Spears uses music to ‘send letters’ to listeners
by By CHRISTY ARMSTRONG Banner Staff Writer
May 13, 2013 | 1047 views | 0 0 comments | 7 7 recommendations | email to a friend | print
Jillian Spears
Jillian Spears
Jillian Spears said she lives to express herself through music and art. Though things like music and art classes can make them sound like lofty things, she said it is simple.

“My main focus in life is as a musician,” she said before listing some of her other creative endeavors.

Spears is a 22-year-old senior at Lee University who is majoring in art and minoring in theater. As she counts down the days to her graduation in July, she said she does not have any concrete plans.

She does know she plans to continue music.

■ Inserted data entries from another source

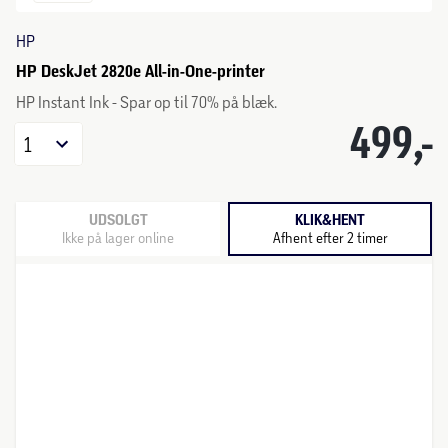
HP
HP DeskJet 2820e All-in-One-printer
HP Instant Ink - Spar op til 70% på blæk.
499,-
1
UDSOLGT
KLIK&HENT
Ikke på lager online
Afhent efter 2 timer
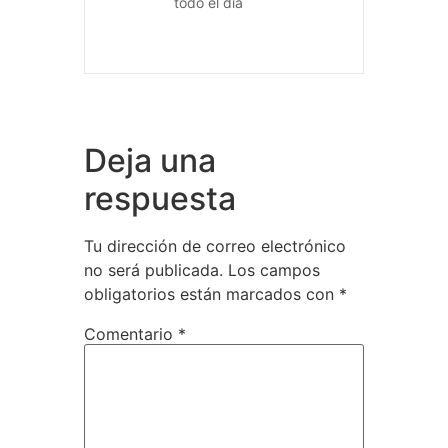
todo el día
Deja una
respuesta
Tu dirección de correo electrónico
no será publicada.
Los campos
obligatorios están marcados con
*
Comentario
*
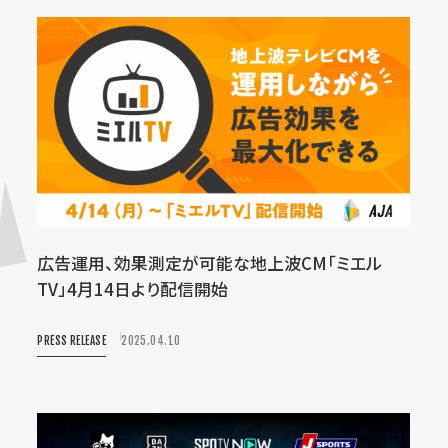
広告運用、効果測定が可能な地上波CM「ミエル
TV」4月14日より配信開始
PRESS RELEASE
2025.04.10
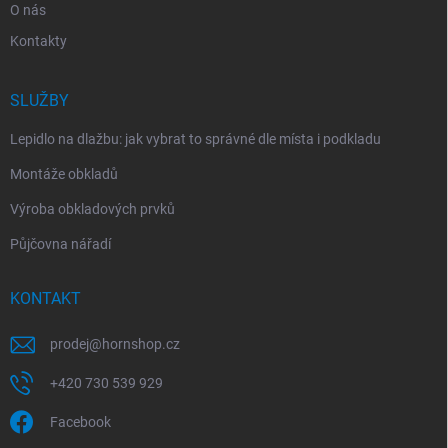
O nás
Kontakty
SLUŽBY
Lepidlo na dlažbu: jak vybrat to správné dle místa i podkladu
Montáže obkladů
Výroba obkladových prvků
Půjčovna nářadí
KONTAKT
prodej
@
hornshop.cz
+420 730 539 929
Facebook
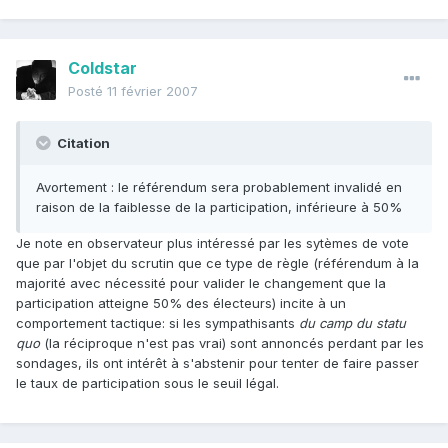
Coldstar
Posté
11 février 2007
Citation
Avortement : le référendum sera probablement invalidé en
raison de la faiblesse de la participation, inférieure à 50%
Je note en observateur plus intéressé par les sytèmes de vote
que par l'objet du scrutin que ce type de règle (référendum à la
majorité avec nécessité pour valider le changement que la
participation atteigne 50% des électeurs) incite à un
comportement tactique: si les sympathisants
du camp du statu
quo
(la réciproque n'est pas vrai) sont annoncés perdant par les
sondages, ils ont intérêt à s'abstenir pour tenter de faire passer
le taux de participation sous le seuil légal.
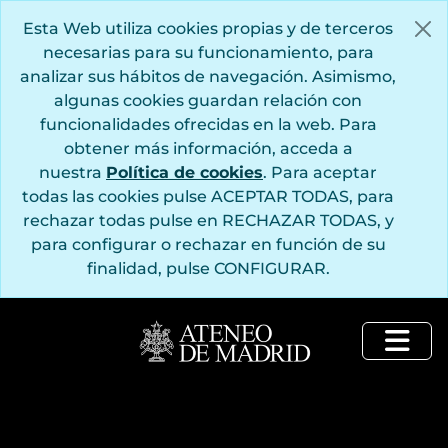
Saltar al contenido principal
Esta Web utiliza cookies propias y de terceros
necesarias para su funcionamiento, para
analizar sus hábitos de navegación. Asimismo,
algunas cookies guardan relación con
funcionalidades ofrecidas en la web. Para
obtener más información, acceda a
nuestra
Política de cookies
. Para aceptar
todas las cookies pulse ACEPTAR TODAS, para
rechazar todas pulse en RECHAZAR TODAS, y
para configurar o rechazar en función de su
finalidad, pulse CONFIGURAR.
Togg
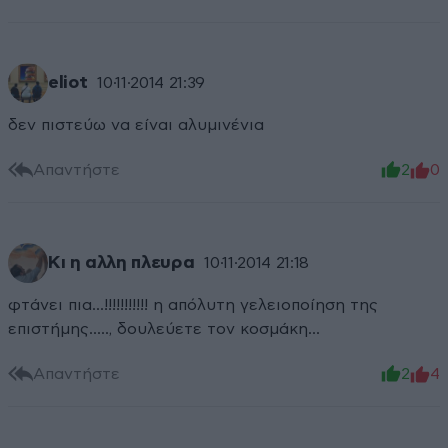
eliot
10·11·2014 21:39
δεν πιστεύω να είναι αλυμινένια
Απαντήστε
2
0
Κι η αλλη πλευρα
10·11·2014 21:18
φτάνει πια...!!!!!!!!!!! η απόλυτη γελειοποίηση της
επιστήμης....., δουλεύετε τον κοσμάκη...
Απαντήστε
2
4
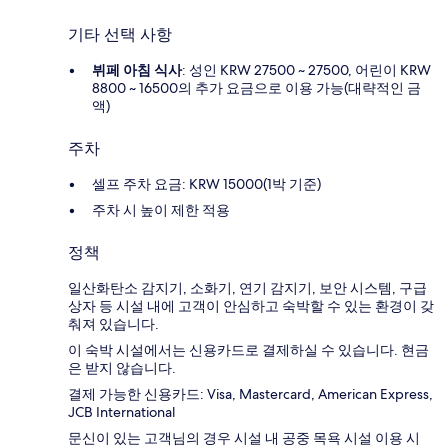
기타 선택 사항
뷔페 아침 식사
: 성인 KRW 27500 ~ 27500, 어린이 KRW
8800 ~ 16500의 추가 요금으로 이용 가능(대략적인 금
액)
주차
셀프 주차 요금: KRW 15000(1박 기준)
주차 시 높이 제한 적용
정책
일산화탄소 감지기, 소화기, 연기 감지기, 보안 시스템, 구급
상자 등 시설 내에 고객이 안심하고 숙박할 수 있는 환경이 갖
춰져 있습니다.
이 숙박 시설에서는 신용카드로 결제하실 수 있습니다. 현금
은 받지 않습니다.
결제 가능한 신용카드: Visa, Mastercard, American Express,
JCB International
문신이 있는 고객님의 경우 시설 내 공중 목욕 시설 이용 시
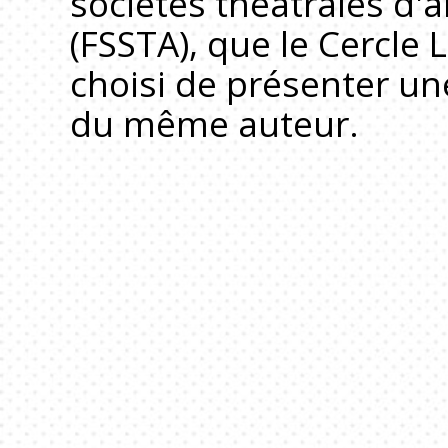
sociétés théâtrales d'
(FSSTA), que le Cercle L
choisi de présenter u
du même auteur.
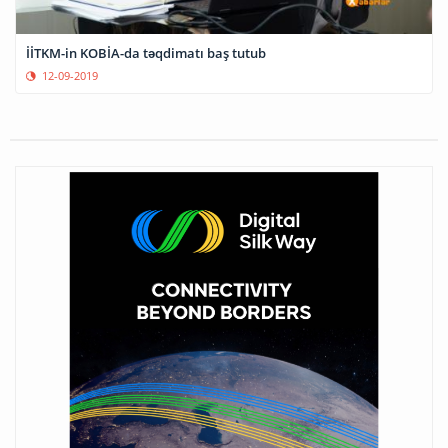
İİTKM-in KOBİA-da təqdimatı baş tutub
12-09-2019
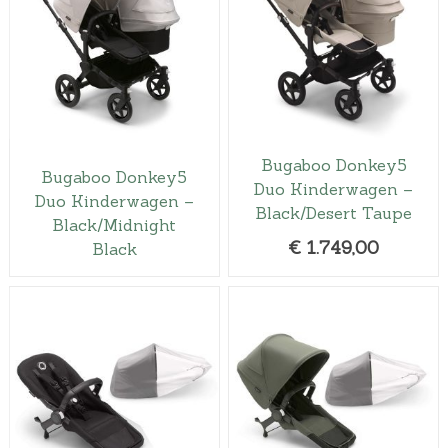
Bugaboo Donkey5
Bugaboo Donkey5
Duo Kinderwagen –
Duo Kinderwagen –
Black/Desert Taupe
Black/Midnight
€
1.749,00
Black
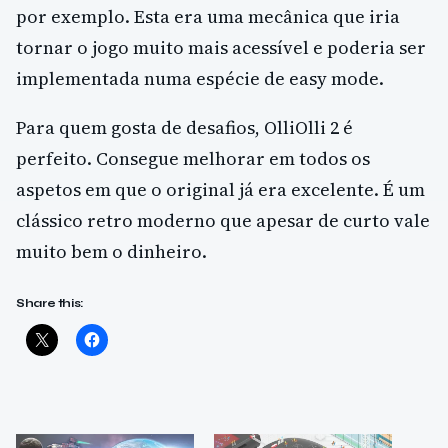
por exemplo. Esta era uma mecânica que iria
tornar o jogo muito mais acessível e poderia ser
implementada numa espécie de easy mode.
Para quem gosta de desafios, OlliOlli 2 é
perfeito. Consegue melhorar em todos os
aspetos em que o original já era excelente. É um
clássico retro moderno que apesar de curto vale
muito bem o dinheiro.
Share this:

She can be found on local music event posters for “The Mailboxes,” the name under which she and a few friends perform as a band.

The Mailboxes’ name came to be when Spears jokingly pointed out a mailbox to someone while trying to choose a band name. The name stuck, and she said it made sense because writing songs can be just as personal as what you might write to stick in a mailbox.

“Songs are kind of like letters that you send to people,” she said.

Spears, who has lived in Cleveland since she was 7, got an early start in music.

She said music has always been a part of her life, listening to her mother play the piano and beginning to sing in church around the age of 3.

When she started second grade in school, she also started taking piano lessons. In high school, she began performing on her own as The Mailboxes, with friends occasionally playing with her for concerts, which continued until she hit college.

She chose to attend Lee University because her parents and a couple of her older siblings had attended, and it had a good music program.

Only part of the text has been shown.